47I also concur with Aviva that these documents are essential pieces of evidence to determine causation. Put another way: the documents are necessary to determine whether P.T. worked anytime between May 13, 2017 to August 11, 2019. It is simply not enough to make a blanket statement in written submissions (para. 20) that P.T. "earned no income since the date of the accident until his return to work in August 2019." This was contrary to the 2018 Notice of Assessment which showed that P.T. did in fact earn $5,909.00 of income (line 150). Corroborating evidence is required especially when P.T. made an admission at the hearing that he did make some deliveries during that time and received some form of social assistance. In the absence of corroborating evidence (i.e. paystubs, bank statements or proof of assistance) proving that P.T. in fact worked or missed work as a result of the accident, it is difficult to determine whether he is entitled to an IRB
48The lack of evidence in support of his claim for IRBs and the applicant's testimony, which I found at times unreliable in some areas, essentially failed to satisfy the evidentiary burden of proof. He also failed to prove that, but for the motor vehicle accident, he would not have suffered the impairment in relation to which he claims an IRB. This significantly compromised the applicant's case.

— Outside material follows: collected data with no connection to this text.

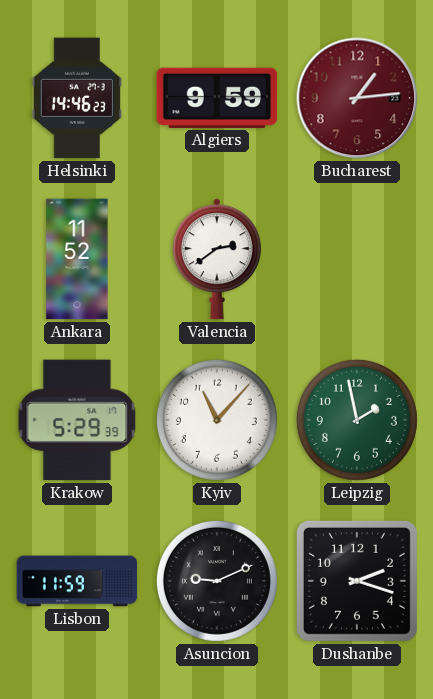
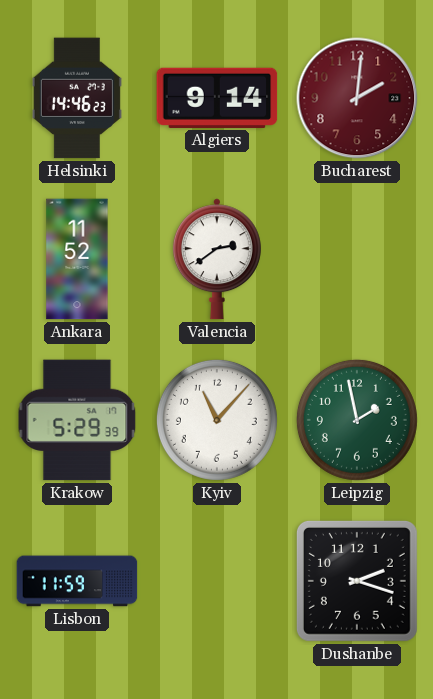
Algiers: 9:59 -> 9:14
Bucharest: 1:14 -> 2:01
Asuncion: 9:11 -> none
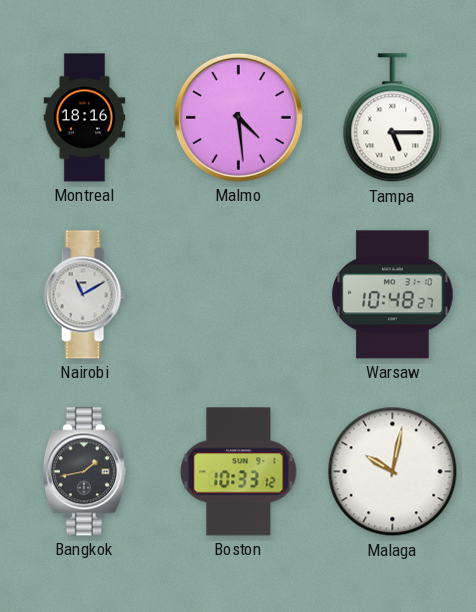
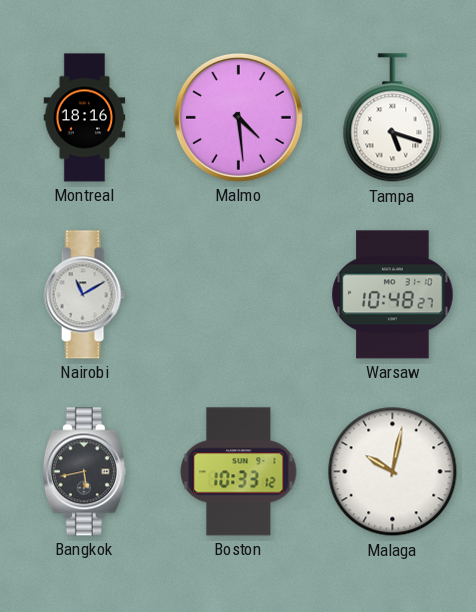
Tampa: 5:15 -> 5:18
Bangkok: 1:43 -> 5:43
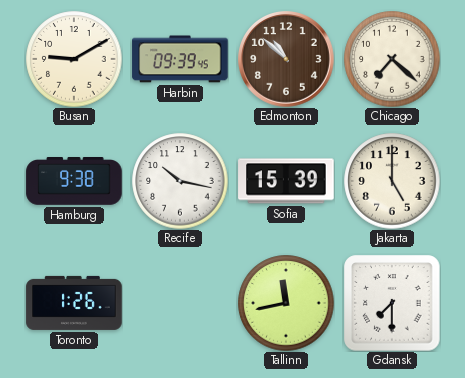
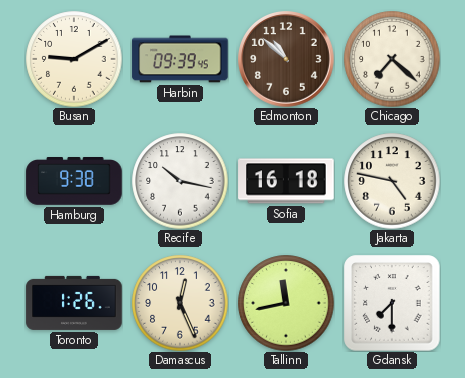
Sofia: 15:39 -> 16:18
Jakarta: 5:00 -> 4:47
Damascus: none -> 12:26
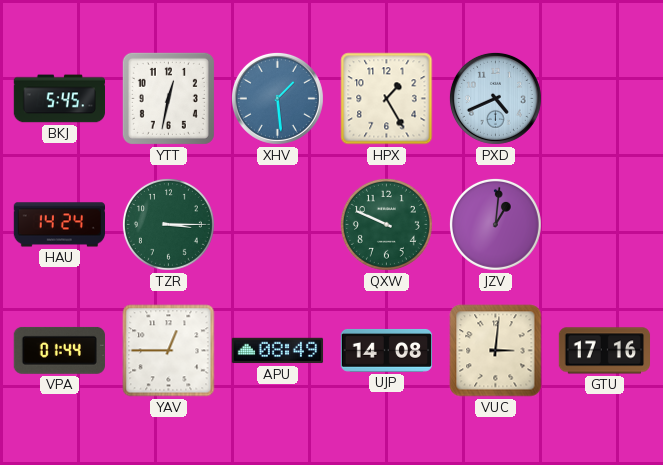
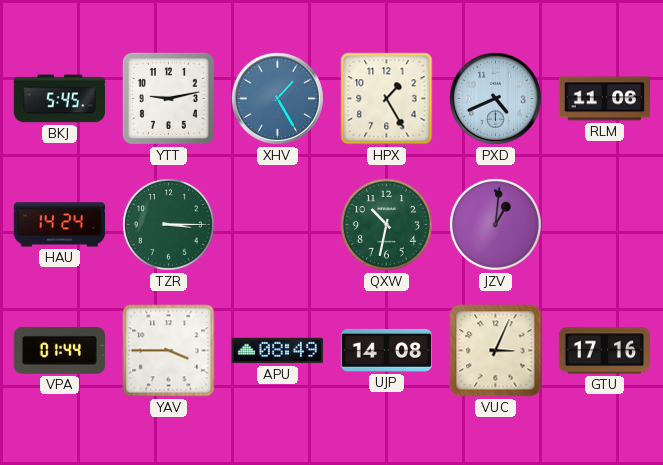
YTT: 12:32 -> 9:13
XHV: 1:29 -> 1:25
RLM: none -> 11:06
QXW: 9:49 -> 10:32
YAV: 12:45 -> 3:45
VUC: 3:01 -> 3:04
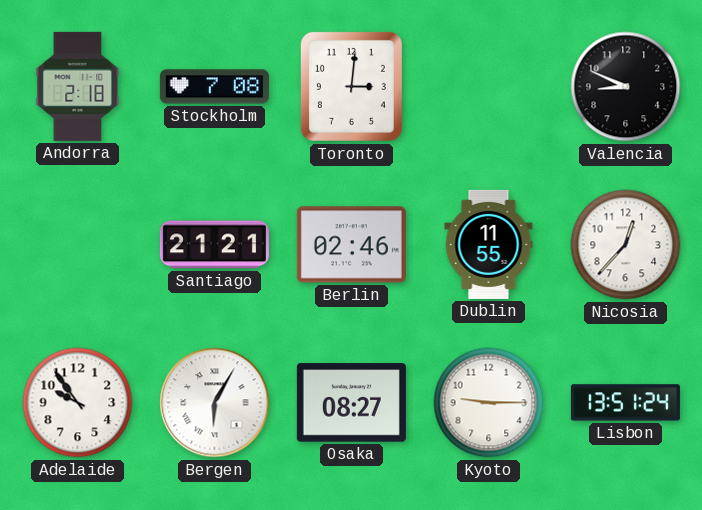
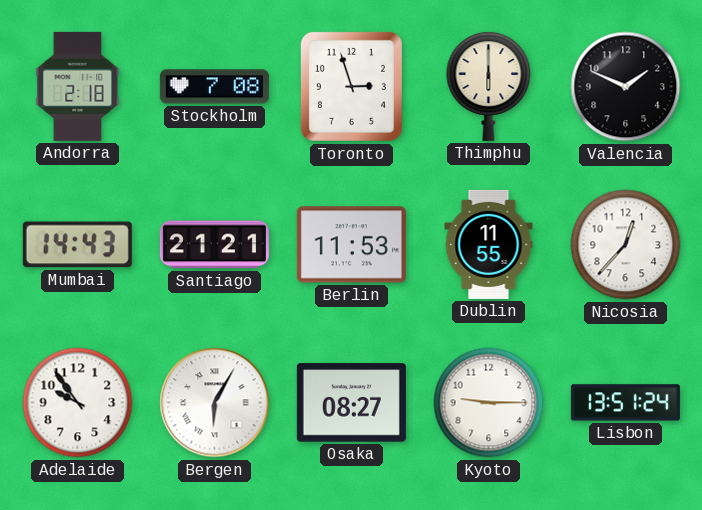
Toronto: 3:01 -> 2:57
Thimphu: none -> 6:00
Valencia: 8:49 -> 1:49
Mumbai: none -> 14:43
Berlin: 02:46 -> 11:53
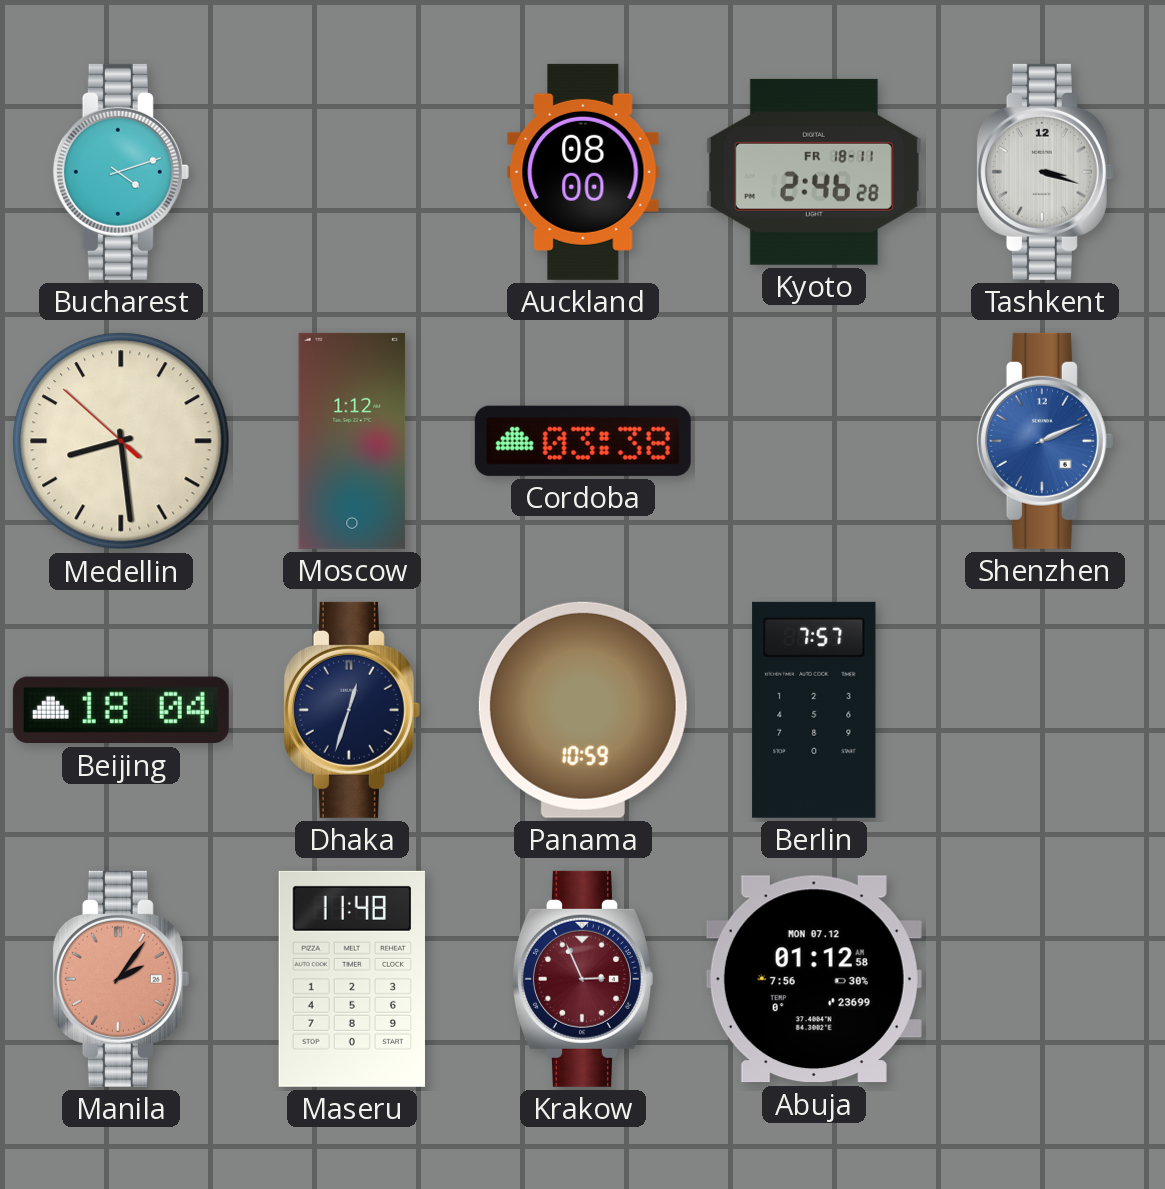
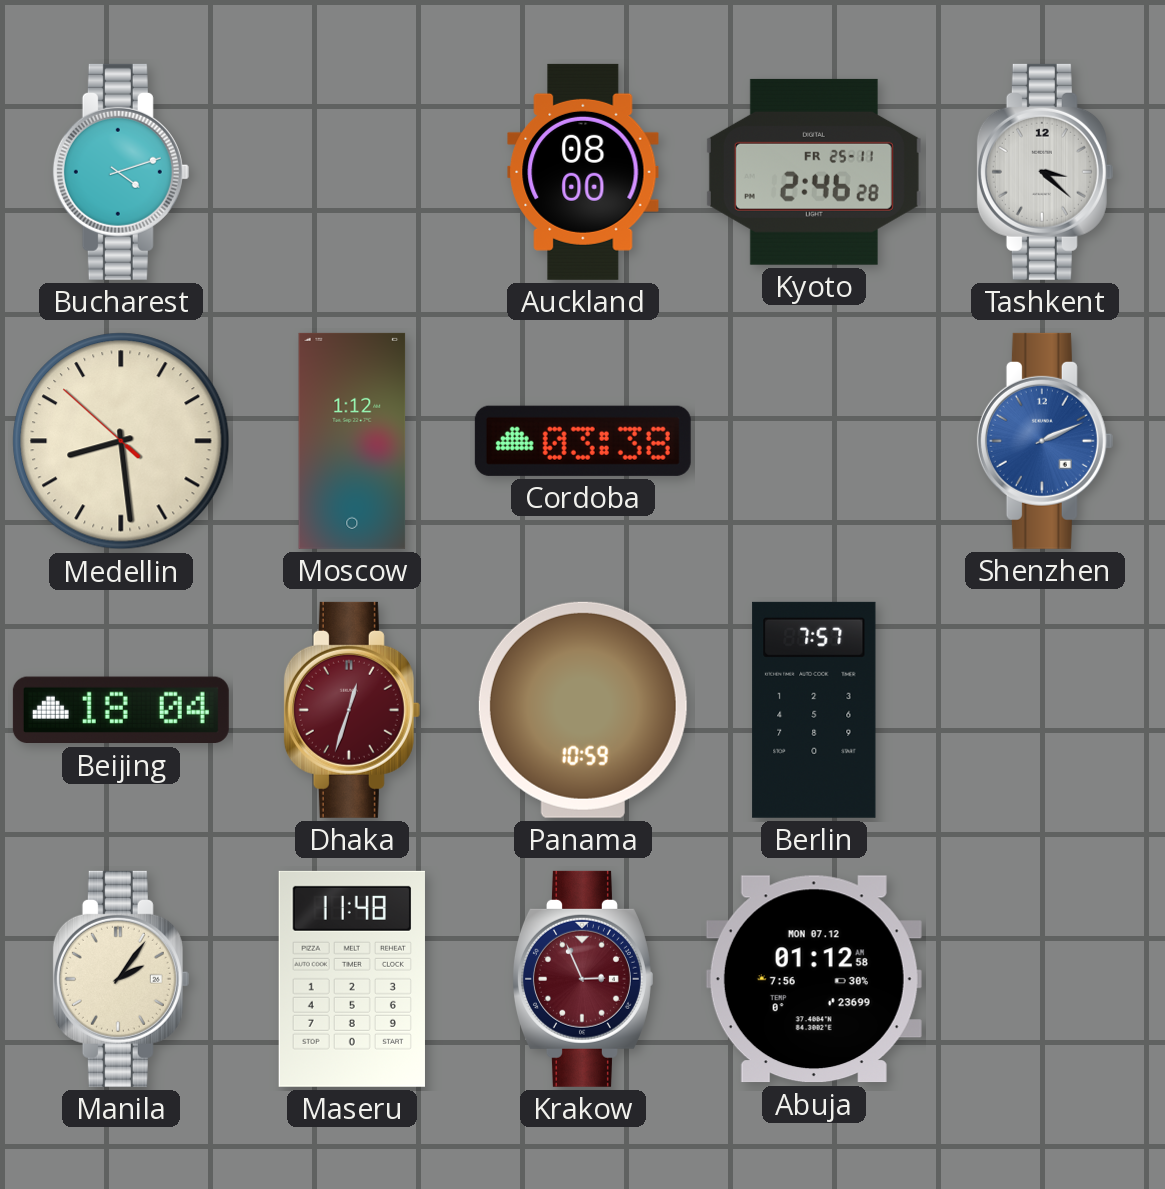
Kyoto date: FR 18-11 -> FR 25-11
Tashkent: 3:18 -> 3:22
Dhaka dial: navy -> burgundy
Manila dial: salmon -> cream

49As a result, I find that P.T. has not proven on a balance of probabilities that he missed work as a result of the accident. Therefore, I do not embark on a detailed analysis of whether he is unable to perform the essential tasks of his employment as a result of the accident. Accordingly, I find he is not entitled to an IRB for the period in dispute.
Interest
50Section 51 of the Schedule sets out the criteria for assessing and awarding interest on overdue payments. There being no overdue benefits payments, no interest is payable.
CONCLUSION/ORDER
51For these reasons, P.T. has not proven his entitlement to any of the benefits he claims.
52There are no overdue benefits payments and accordingly no interest payable.
Released: May 14, 2020
Cezary Paluch
Adjudicator
Footnotes
- Applicant's representative confirmed at the teleconference portion of the hearing that no written reply submissions were filed.
- O. Reg. 34/10.
- The end date for the period in dispute of the IRB was changed at the hearing by the applicant from "to date and ongoing" to "August 11, 2019" as the applicant conceded that he had returned to work. The respondent did not oppose these changes.
- Scarlett v. Belair, 2015 ONSC 3635 para.24.
- A.H. vs. TD General Insurance Company, 2020 CanLII 12773 (ON LAT) para. 17.
- See YXY v. The Personal Insurance Company, 2017 CanLII 59515 (ON LAT) para. 24-29.
- This is not defined anywhere in the report.
- At the in-person portion of the hearing, the respondent confirmed that the applicant has exhausted the MIG limit.
- According to the OCF 1, the applicant was self-employed when the accident occurred.
- See page 12 of the report for list of six tests.
- See Sabadash v. State Farm et al. 2019 ONSC 1121 ("Sabadash")
- Section 33, in part, states that an applicant shall, within 10 business days after receiving a request from the Insurer, provide the Insurer with any information reasonably required to assist the Insurer in determining entitlement to a benefit.
- According to the OCF 1, the applicant was self-employed when the accident occurred.
- See letters dated January 10, 2017, January 17, 2017 and March 24, 2017.